Multi-label subtyping and advanced recognition of cancer patients
We developed and offer a computational workflow, named MULTI-STAR, to address current limitations in gene expression-based cancer subtyping. MULTI-STAR indeed provides machine learning-based multi-label classifiers for more comprehensive and reliable single-sample patient stratification.
For any specific subtyping task at hand, MULTI-STAR workflow:
- defines a comprehensive multi-label reference by extending a similarity-based subtyping method at the state-of-the-art;
- finds a valid multi-label classifier for single-sample subtyping, evaluating several machine learning models and strategies to identify the most suitable one(s).

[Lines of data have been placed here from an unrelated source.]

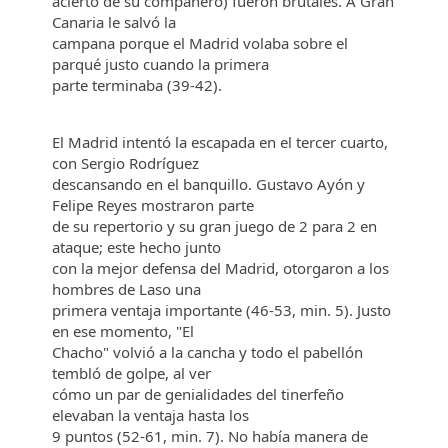
acierto de su compañero) fueron brutales. A Gran
Canaria le salvó la
campana porque el Madrid volaba sobre el
parqué justo cuando la primera
parte terminaba (39-42).
El Madrid intentó la escapada en el tercer cuarto,
con Sergio Rodríguez
descansando en el banquillo. Gustavo Ayón y
Felipe Reyes mostraron parte
de su repertorio y su gran juego de 2 para 2 en
ataque; este hecho junto
con la mejor defensa del Madrid, otorgaron a los
hombres de Laso una
primera ventaja importante (46-53, min. 5). Justo
en ese momento, "El
Chacho" volvió a la cancha y todo el pabellón
tembló de golpe, al ver
cómo un par de genialidades del tinerfeño
elevaban la ventaja hasta los
9 puntos (52-61, min. 7). No había manera de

In the here provided notebooks, we show how to extend state-of-the-art similarity-based techniques to generate multi-label characterizations of patients. Then, we explore alternative base learners for single-label subtyping. The best-performing base learners are combined with several problem transformation strategies and compared with known adapted algorithms, to obtain multi-label subtyping of cancer patients. Each multi-label classifier is optimized, trained and finally assessed on test samples using many distinct performance measures. This wide analysis enables us to find the most promising multi-label classification approaches, which can be further evaluated based on relevant clinical properties like the prognostic ability of specific classes.
The effectiveness of the MULTI-STAR approach was showcased through the development of multi-label classifiers for breast and colorectal cancer subtyping. These classifiers surpassed existing methods in terms of prognostic value and clinical single-sample usability, offering not only superior performance but also a more comprehensive insight into patient heterogeneity.